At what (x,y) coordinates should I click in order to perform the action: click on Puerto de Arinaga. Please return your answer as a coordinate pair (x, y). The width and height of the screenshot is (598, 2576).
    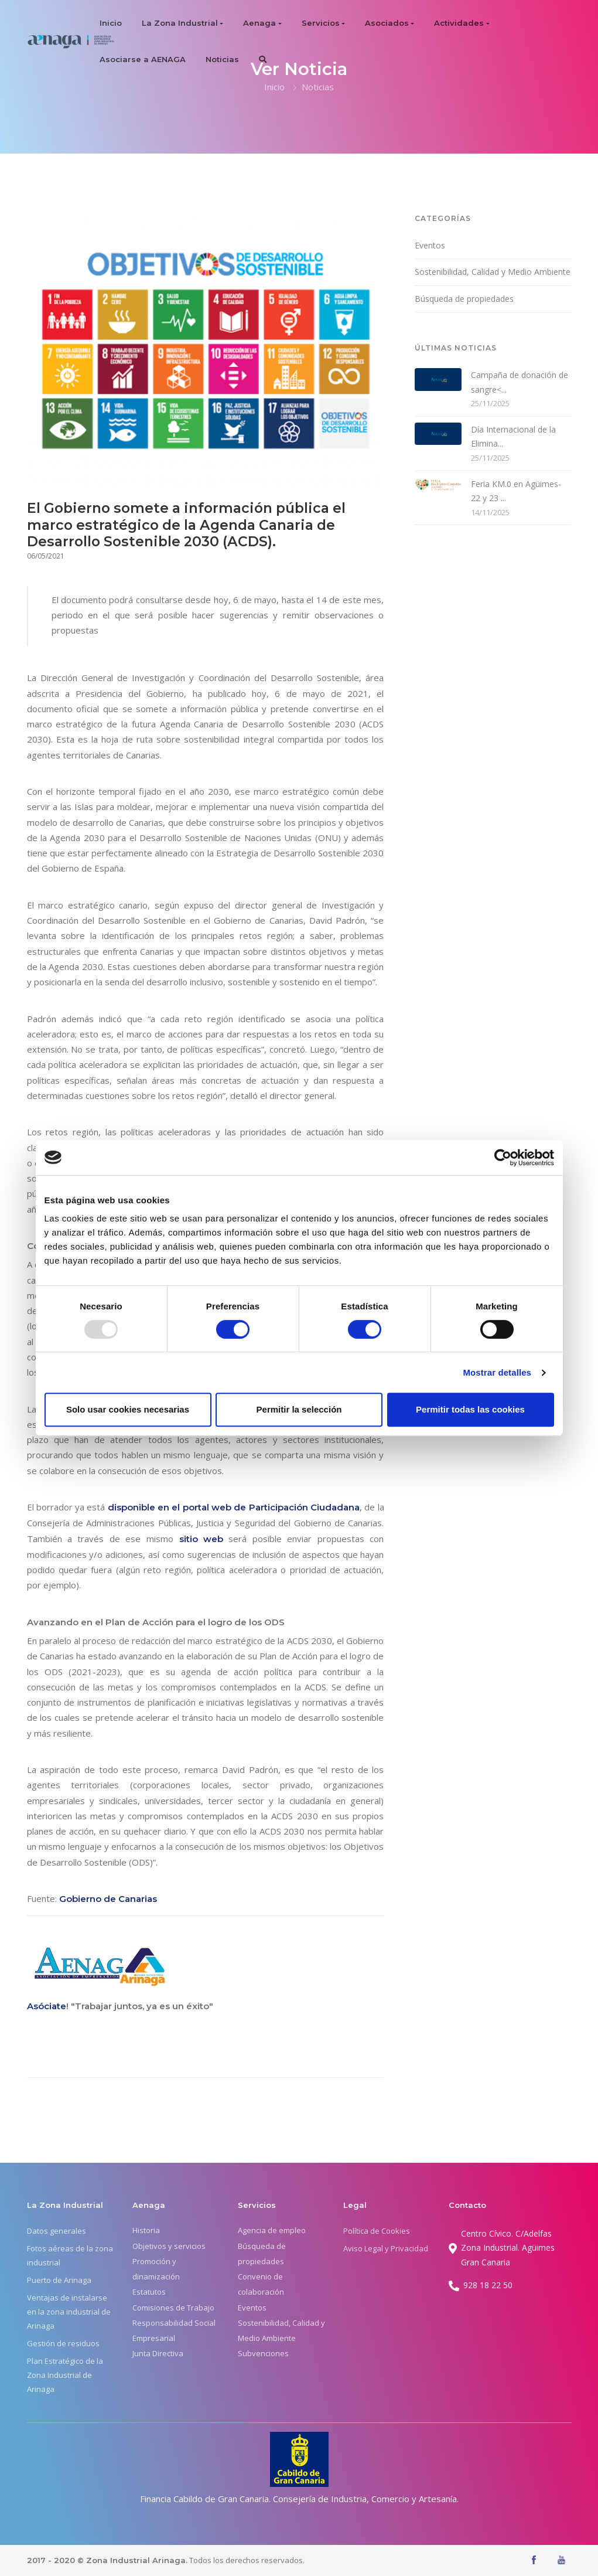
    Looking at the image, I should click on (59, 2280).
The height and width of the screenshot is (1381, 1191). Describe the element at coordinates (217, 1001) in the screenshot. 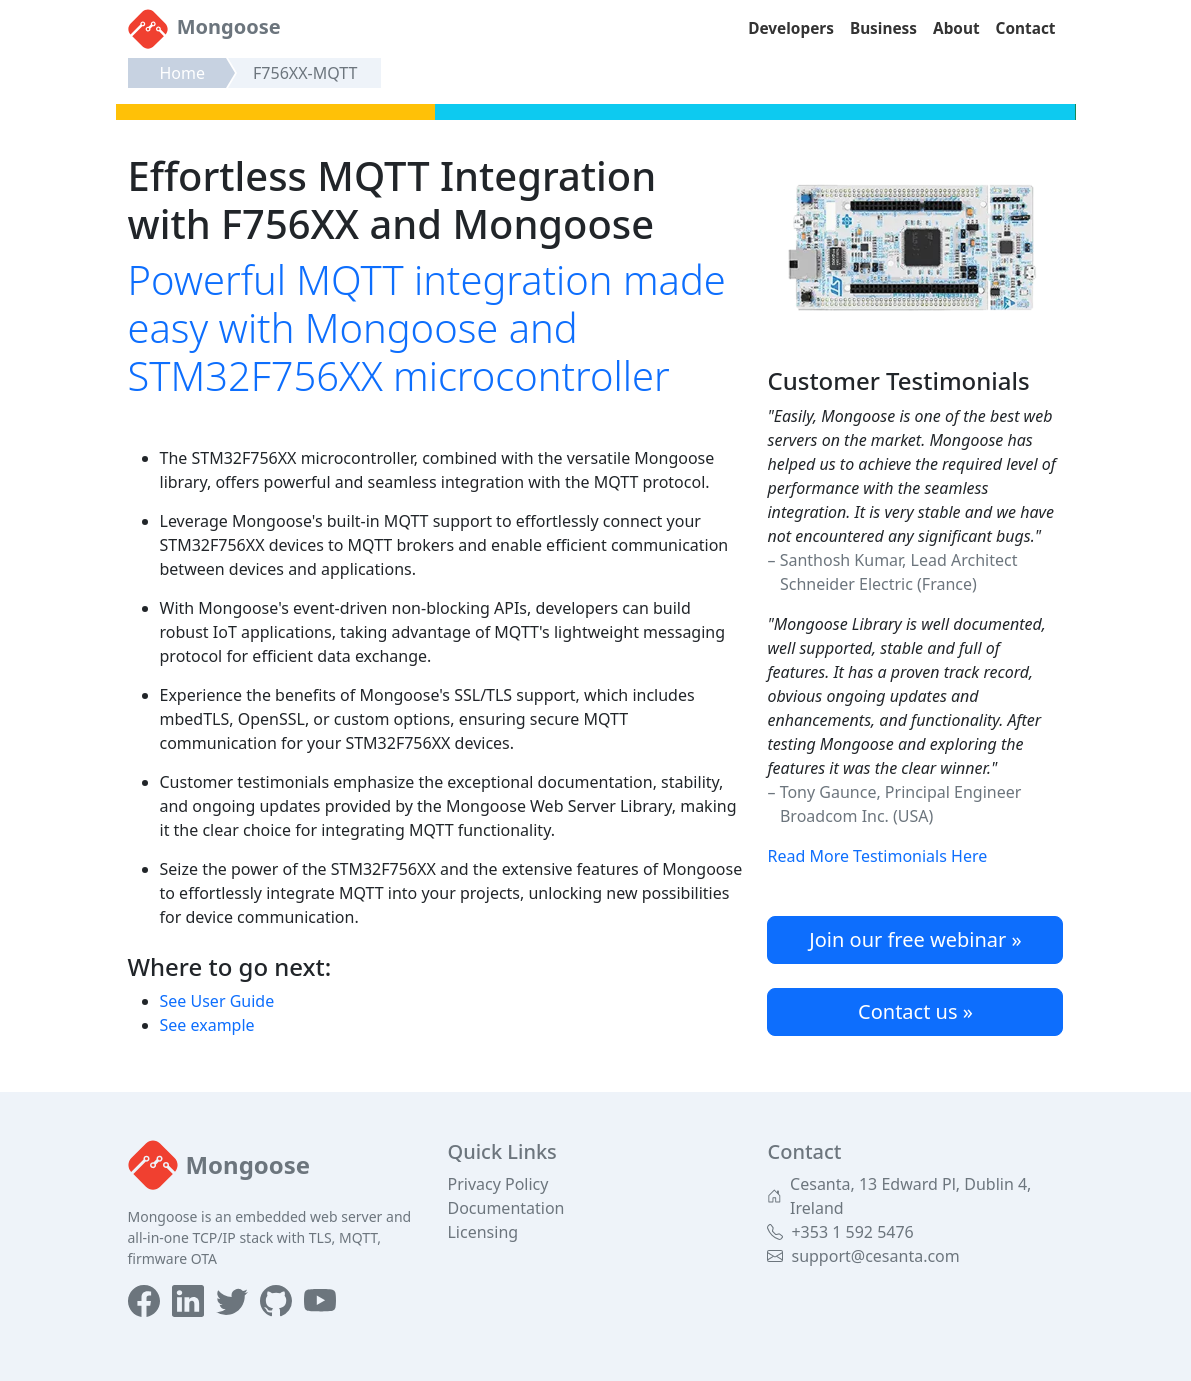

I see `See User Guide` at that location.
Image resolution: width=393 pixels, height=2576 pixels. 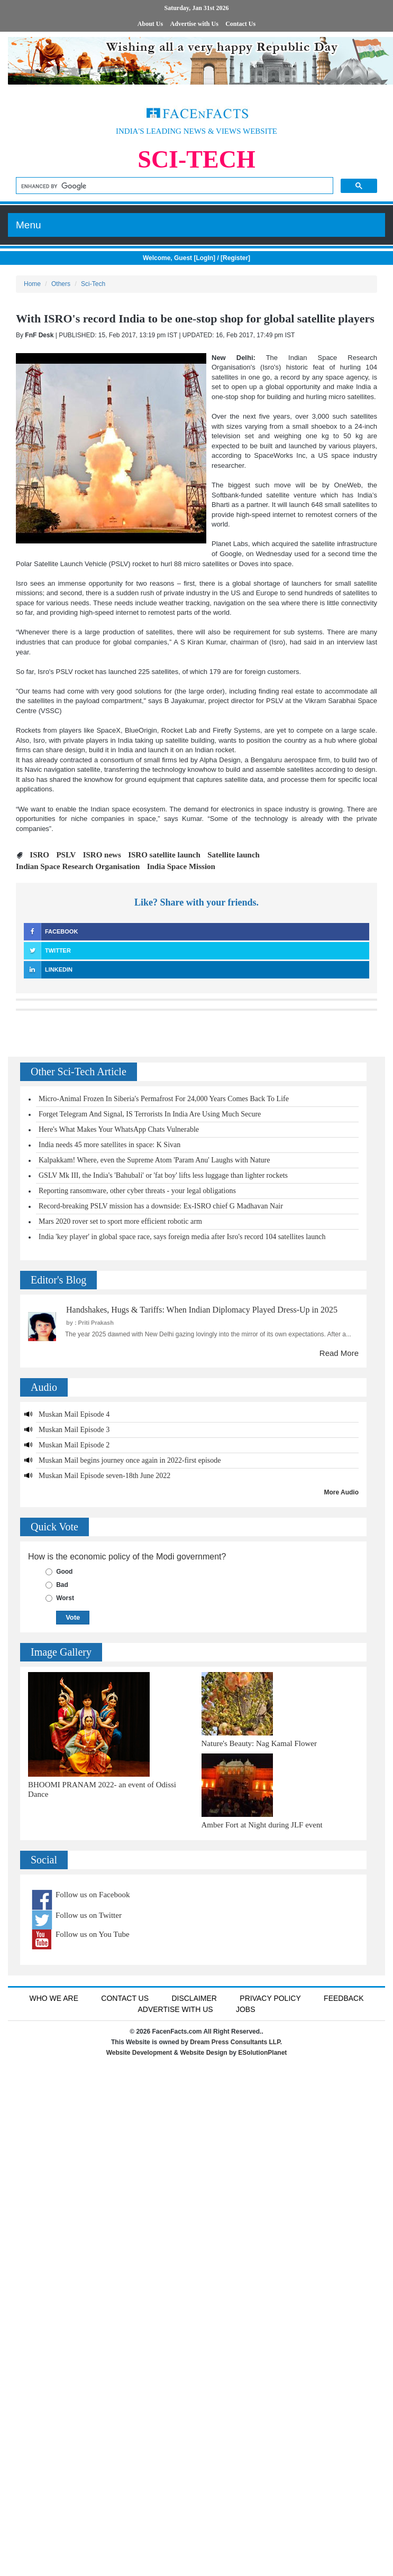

* * *

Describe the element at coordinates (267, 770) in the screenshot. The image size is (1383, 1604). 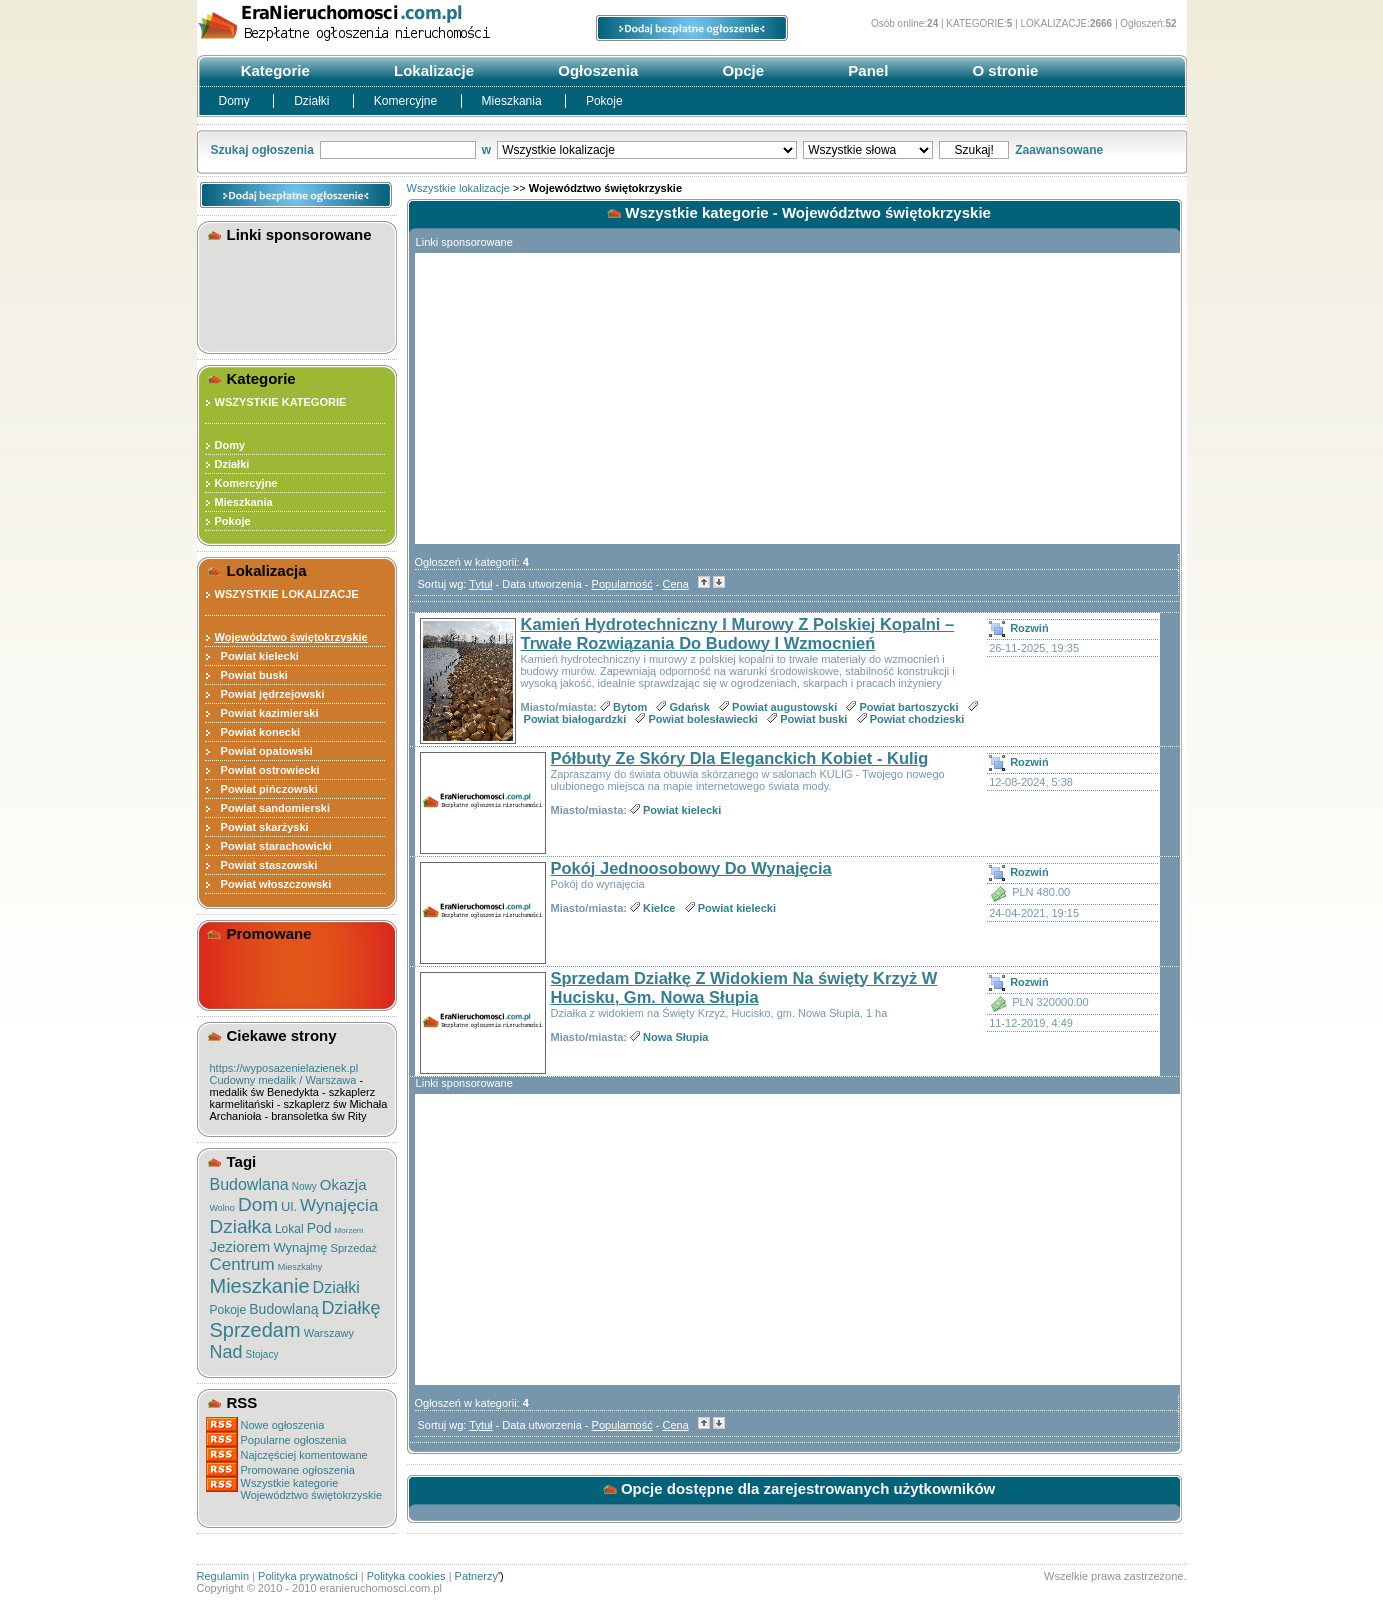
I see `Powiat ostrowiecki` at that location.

» Task requirements
Exactly the lines above, from the one containing "At what (x,y)" down to the one containing "Image resolution: width=393", are to be repeated, including both ends. Pictures are not part of the copy.

» Response area
At what (x,y) coordinates should I click in order to perform the action: click on Puerto de Arinaga. Please return your answer as a coordinate pair (x, y). The width and height of the screenshot is (598, 2576).
    Looking at the image, I should click on (59, 2280).
The height and width of the screenshot is (1381, 1191). Describe the element at coordinates (217, 1001) in the screenshot. 

I see `See User Guide` at that location.
Image resolution: width=393 pixels, height=2576 pixels. 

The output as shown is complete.